Brimmeier attended Pittsburgh's North Catholic High School. He also earned a degree in health and physical education and a master's degree in counseling-administration of higher education at Youngstown State University.

He worked for various departments of the Allegheny County, Pennsylvania government, including the Allegheny County Industrial Development Authority, Community College of Allegheny County, Allegheny County Parks Department, Allegheny County Department of Development, for 20 years.

In 1991 he had a "falling out" with former County Commissioner Tom Foerster after Brimmeier ran unsuccessfully for county prothonotary against Foerster's wishes.

Brimmeier then served as Chief of Staff for former Congressman Ron Klink for 8 years and ran Klink's unsuccessful race against Senator Rick Santorum in 2000.

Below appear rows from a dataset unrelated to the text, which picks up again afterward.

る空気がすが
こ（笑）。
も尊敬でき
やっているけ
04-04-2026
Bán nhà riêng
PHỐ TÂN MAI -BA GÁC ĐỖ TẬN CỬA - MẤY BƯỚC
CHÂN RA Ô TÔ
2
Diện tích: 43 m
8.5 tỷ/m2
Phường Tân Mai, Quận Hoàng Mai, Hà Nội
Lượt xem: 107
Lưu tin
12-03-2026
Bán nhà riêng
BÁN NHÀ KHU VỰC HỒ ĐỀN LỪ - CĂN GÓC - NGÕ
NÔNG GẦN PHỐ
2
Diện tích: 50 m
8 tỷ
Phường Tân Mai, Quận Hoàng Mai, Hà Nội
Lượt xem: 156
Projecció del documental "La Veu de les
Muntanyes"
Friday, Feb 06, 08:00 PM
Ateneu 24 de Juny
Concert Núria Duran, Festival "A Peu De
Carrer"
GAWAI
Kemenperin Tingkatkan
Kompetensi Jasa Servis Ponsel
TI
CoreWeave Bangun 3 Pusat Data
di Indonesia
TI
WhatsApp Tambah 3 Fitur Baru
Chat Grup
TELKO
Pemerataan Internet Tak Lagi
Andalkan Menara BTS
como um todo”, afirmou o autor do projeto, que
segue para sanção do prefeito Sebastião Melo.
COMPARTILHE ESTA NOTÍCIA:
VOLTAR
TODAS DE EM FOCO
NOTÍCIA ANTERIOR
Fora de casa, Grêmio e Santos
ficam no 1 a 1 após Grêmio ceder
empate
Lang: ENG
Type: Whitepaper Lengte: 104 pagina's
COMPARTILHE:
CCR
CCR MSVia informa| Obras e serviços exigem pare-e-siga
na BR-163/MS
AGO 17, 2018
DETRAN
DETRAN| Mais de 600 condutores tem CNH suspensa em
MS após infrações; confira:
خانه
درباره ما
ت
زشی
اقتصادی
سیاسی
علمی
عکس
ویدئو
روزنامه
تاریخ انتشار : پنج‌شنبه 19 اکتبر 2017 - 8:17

Brimmeier, who was a campaign confidant for Pennsylvania Governor Ed Rendell's successful 2002 race for governor, was appointed CEO of the Turnpike Commission on February 4, 2003. In 2010, Politics Magazine named him one of the most influential Democrats in Pennsylvania.

==Corruption Conviction==

On November 20, 2014, Brimmeier pleaded guilty to felony conflict of interest charges.